Lowick parish lies in north Northumberland, west of the Kyloe Hills.
The earliest remains are Mesolithic and come from the upland part of the parish. The high sandstones are well known for caves and rock shelters and Shiellow Crags in Lowick has revealed flint and chert artefact scatters and knapping waste. Such scatters are the only signs of temporary occupation here, perhaps during a hunting trip, and would have been a good vantage point and a recognisable landmark.
A Neolithic stone axe has been found near Lowick and suggests that trees were being felled here, perhaps to create early fields or for building. Although no Neolithic settlements have been found there is evidence of a more mysterious and ritual nature. A cup and ring marked stone at Lowick Low Steads was found in a Bronze Age burial and, although not in its original position, was probably still of some significance. Other Bronze Age discoveries have been made, including a burial and a bronze axe.

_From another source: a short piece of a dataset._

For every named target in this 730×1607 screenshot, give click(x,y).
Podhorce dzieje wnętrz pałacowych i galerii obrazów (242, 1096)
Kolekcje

Iron Age remains are few and are limited to two cropmarks seen on aerial photographs. A possible hillfort lies near Lowick High Stead and a possible promontory fort overlooks the Hetton Burn. The hillfort may have continued in use into the Roman period. Farmsteads were also established in new places in the Roman period with enclosures near the Hetton Burn, Lowick Low Steads and Laverocklaw. The Devil's Causeway Roman road passes through the parish, on its way from Low Learchild fort north towards Berwick, but no military sites or Roman finds have been discovered in the parish.
In the early medieval period tradition holds that, in the seventh century, St Cuthbert used a cave here as a hermitage. The discovery of a small knife somewhere around Lowick suggests a small cemetery, although no associated settlement has been found.
In the medieval period, people lived in villages and hamlets at Barmoor, Holburn and Lowick. Two castles have stood in the parish, at Lowick Low Steads and Barmoor Castle, and smaller tower houses were built at Holburn and Lowick Tower. They were built to withstand attacks during the wars with Scotland.
More peaceful times came in the post-medieval period when many changes took place in Lowick. Improvements were made in agriculture and industry throughout the parish. Several villages dwindled in size and became deserted at this time, such as Barmoor. New planned farms were built, reflecting innovations of the Agricultural Revolution, at Lowick Northfield. Granaries were built to store grain on farms near Holburn Mill. Mills stood at Holburn, Barmoor and Lowick and there is also a corn-drying kiln at Holburn Mill to prevent damp diseases setting in.
Industries developed around the natural resources of the parish, such as limestone and coal. Limestone was quarried and converted to lime in lime kilns at Barmoor Moss, Eelwell Quarry and Lowick Acres Quarry Kiln, for use in agriculture locally and for export to Scotland. Old coal workings north of Lowick village worked the Scremerston coal seams, probably in the 18th or 19th century. Holburn Colliery had a windmill to lift water from the mine.